What is expected: Nothing in the records may change when you print them out again.

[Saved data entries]
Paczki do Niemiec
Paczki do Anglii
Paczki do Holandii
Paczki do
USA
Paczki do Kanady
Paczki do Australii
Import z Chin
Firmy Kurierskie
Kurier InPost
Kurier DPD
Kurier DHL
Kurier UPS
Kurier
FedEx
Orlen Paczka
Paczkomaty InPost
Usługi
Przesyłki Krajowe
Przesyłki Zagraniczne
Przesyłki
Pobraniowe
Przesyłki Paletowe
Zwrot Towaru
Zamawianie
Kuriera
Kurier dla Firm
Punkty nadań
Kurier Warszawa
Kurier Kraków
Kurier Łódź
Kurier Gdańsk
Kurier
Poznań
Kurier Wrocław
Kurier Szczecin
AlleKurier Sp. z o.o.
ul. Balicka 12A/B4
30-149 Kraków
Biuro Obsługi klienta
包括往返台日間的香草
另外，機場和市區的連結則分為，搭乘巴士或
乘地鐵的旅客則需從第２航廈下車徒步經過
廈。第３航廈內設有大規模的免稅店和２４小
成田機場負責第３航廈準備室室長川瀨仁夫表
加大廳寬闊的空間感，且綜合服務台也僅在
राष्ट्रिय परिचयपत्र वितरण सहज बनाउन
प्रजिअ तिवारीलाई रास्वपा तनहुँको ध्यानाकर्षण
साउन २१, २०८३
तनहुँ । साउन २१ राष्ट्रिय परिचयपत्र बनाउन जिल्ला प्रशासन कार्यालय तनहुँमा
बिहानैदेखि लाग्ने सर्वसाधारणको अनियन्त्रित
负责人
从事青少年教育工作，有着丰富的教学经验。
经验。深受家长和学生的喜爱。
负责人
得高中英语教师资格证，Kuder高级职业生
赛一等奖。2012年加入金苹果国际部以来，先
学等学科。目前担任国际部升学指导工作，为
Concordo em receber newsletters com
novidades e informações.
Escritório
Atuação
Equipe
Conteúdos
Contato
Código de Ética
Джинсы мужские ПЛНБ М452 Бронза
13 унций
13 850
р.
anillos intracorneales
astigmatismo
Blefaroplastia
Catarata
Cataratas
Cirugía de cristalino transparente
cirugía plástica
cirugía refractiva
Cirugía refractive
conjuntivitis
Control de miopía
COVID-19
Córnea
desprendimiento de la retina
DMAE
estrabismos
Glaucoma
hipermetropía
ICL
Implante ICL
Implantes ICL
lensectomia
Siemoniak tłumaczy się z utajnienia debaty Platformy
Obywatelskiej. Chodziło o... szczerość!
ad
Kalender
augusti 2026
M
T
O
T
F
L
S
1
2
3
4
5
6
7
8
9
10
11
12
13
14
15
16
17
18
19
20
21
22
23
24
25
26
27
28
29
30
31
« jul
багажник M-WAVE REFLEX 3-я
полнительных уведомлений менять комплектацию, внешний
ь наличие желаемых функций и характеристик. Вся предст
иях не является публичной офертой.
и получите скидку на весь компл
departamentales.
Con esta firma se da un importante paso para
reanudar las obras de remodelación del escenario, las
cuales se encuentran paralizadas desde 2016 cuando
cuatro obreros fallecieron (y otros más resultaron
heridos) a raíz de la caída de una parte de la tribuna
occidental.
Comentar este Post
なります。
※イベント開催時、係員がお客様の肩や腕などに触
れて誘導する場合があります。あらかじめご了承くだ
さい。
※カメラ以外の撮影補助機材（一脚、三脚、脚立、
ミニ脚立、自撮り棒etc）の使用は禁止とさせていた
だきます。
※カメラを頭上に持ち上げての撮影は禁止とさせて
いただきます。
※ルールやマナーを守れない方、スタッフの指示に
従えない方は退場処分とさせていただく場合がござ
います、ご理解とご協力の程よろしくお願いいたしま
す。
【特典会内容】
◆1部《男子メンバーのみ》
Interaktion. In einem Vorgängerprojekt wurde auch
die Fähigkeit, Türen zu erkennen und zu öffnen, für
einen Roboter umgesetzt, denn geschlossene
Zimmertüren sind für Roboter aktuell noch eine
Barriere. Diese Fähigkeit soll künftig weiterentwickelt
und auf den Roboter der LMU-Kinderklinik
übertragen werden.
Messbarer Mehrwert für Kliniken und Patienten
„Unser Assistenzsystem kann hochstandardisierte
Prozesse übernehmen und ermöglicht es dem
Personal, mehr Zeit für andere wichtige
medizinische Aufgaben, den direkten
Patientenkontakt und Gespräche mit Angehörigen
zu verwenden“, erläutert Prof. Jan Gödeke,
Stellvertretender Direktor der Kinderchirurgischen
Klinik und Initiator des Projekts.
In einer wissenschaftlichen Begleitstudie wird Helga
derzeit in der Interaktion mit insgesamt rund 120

Written response:
Paczki do Niemiec
Paczki do Anglii
Paczki do Holandii
Paczki do
USA
Paczki do Kanady
Paczki do Australii
Import z Chin
Firmy Kurierskie
Kurier InPost
Kurier DPD
Kurier DHL
Kurier UPS
Kurier
FedEx
Orlen Paczka
Paczkomaty InPost
Usługi
Przesyłki Krajowe
Przesyłki Zagraniczne
Przesyłki
Pobraniowe
Przesyłki Paletowe
Zwrot Towaru
Zamawianie
Kuriera
Kurier dla Firm
Punkty nadań
Kurier Warszawa
Kurier Kraków
Kurier Łódź
Kurier Gdańsk
Kurier
Poznań
Kurier Wrocław
Kurier Szczecin
AlleKurier Sp. z o.o.
ul. Balicka 12A/B4
30-149 Kraków
Biuro Obsługi klienta
包括往返台日間的香草
另外，機場和市區的連結則分為，搭乘巴士或
乘地鐵的旅客則需從第２航廈下車徒步經過
廈。第３航廈內設有大規模的免稅店和２４小
成田機場負責第３航廈準備室室長川瀨仁夫表
加大廳寬闊的空間感，且綜合服務台也僅在
राष्ट्रिय परिचयपत्र वितरण सहज बनाउन
प्रजिअ तिवारीलाई रास्वपा तनहुँको ध्यानाकर्षण
साउन २१, २०८३
तनहुँ । साउन २१ राष्ट्रिय परिचयपत्र बनाउन जिल्ला प्रशासन कार्यालय तनहुँमा
बिहानैदेखि लाग्ने सर्वसाधारणको अनियन्त्रित
负责人
从事青少年教育工作，有着丰富的教学经验。
经验。深受家长和学生的喜爱。
负责人
得高中英语教师资格证，Kuder高级职业生
赛一等奖。2012年加入金苹果国际部以来，先
学等学科。目前担任国际部升学指导工作，为
Concordo em receber newsletters com
novidades e informações.
Escritório
Atuação
Equipe
Conteúdos
Contato
Código de Ética
Джинсы мужские ПЛНБ М452 Бронза
13 унций
13 850
р.
anillos intracorneales
astigmatismo
Blefaroplastia
Catarata
Cataratas
Cirugía de cristalino transparente
cirugía plástica
cirugía refractiva
Cirugía refractive
conjuntivitis
Control de miopía
COVID-19
Córnea
desprendimiento de la retina
DMAE
estrabismos
Glaucoma
hipermetropía
ICL
Implante ICL
Implantes ICL
lensectomia
Siemoniak tłumaczy się z utajnienia debaty Platformy
Obywatelskiej. Chodziło o... szczerość!
ad
Kalender
augusti 2026
M
T
O
T
F
L
S
1
2
3
4
5
6
7
8
9
10
11
12
13
14
15
16
17
18
19
20
21
22
23
24
25
26
27
28
29
30
31
« jul
багажник M-WAVE REFLEX 3-я
полнительных уведомлений менять комплектацию, внешний
ь наличие желаемых функций и характеристик. Вся предст
иях не является публичной офертой.
и получите скидку на весь компл
departamentales.
Con esta firma se da un importante paso para
reanudar las obras de remodelación del escenario, las
cuales se encuentran paralizadas desde 2016 cuando
cuatro obreros fallecieron (y otros más resultaron
heridos) a raíz de la caída de una parte de la tribuna
occidental.
Comentar este Post
なります。
※イベント開催時、係員がお客様の肩や腕などに触
れて誘導する場合があります。あらかじめご了承くだ
さい。
※カメラ以外の撮影補助機材（一脚、三脚、脚立、
ミニ脚立、自撮り棒etc）の使用は禁止とさせていた
だきます。
※カメラを頭上に持ち上げての撮影は禁止とさせて
いただきます。
※ルールやマナーを守れない方、スタッフの指示に
従えない方は退場処分とさせていただく場合がござ
います、ご理解とご協力の程よろしくお願いいたしま
す。
【特典会内容】
◆1部《男子メンバーのみ》
Interaktion. In einem Vorgängerprojekt wurde auch
die Fähigkeit, Türen zu erkennen und zu öffnen, für
einen Roboter umgesetzt, denn geschlossene
Zimmertüren sind für Roboter aktuell noch eine
Barriere. Diese Fähigkeit soll künftig weiterentwickelt
und auf den Roboter der LMU-Kinderklinik
übertragen werden.
Messbarer Mehrwert für Kliniken und Patienten
„Unser Assistenzsystem kann hochstandardisierte
Prozesse übernehmen und ermöglicht es dem
Personal, mehr Zeit für andere wichtige
medizinische Aufgaben, den direkten
Patientenkontakt und Gespräche mit Angehörigen
zu verwenden“, erläutert Prof. Jan Gödeke,
Stellvertretender Direktor der Kinderchirurgischen
Klinik und Initiator des Projekts.
In einer wissenschaftlichen Begleitstudie wird Helga
derzeit in der Interaktion mit insgesamt rund 120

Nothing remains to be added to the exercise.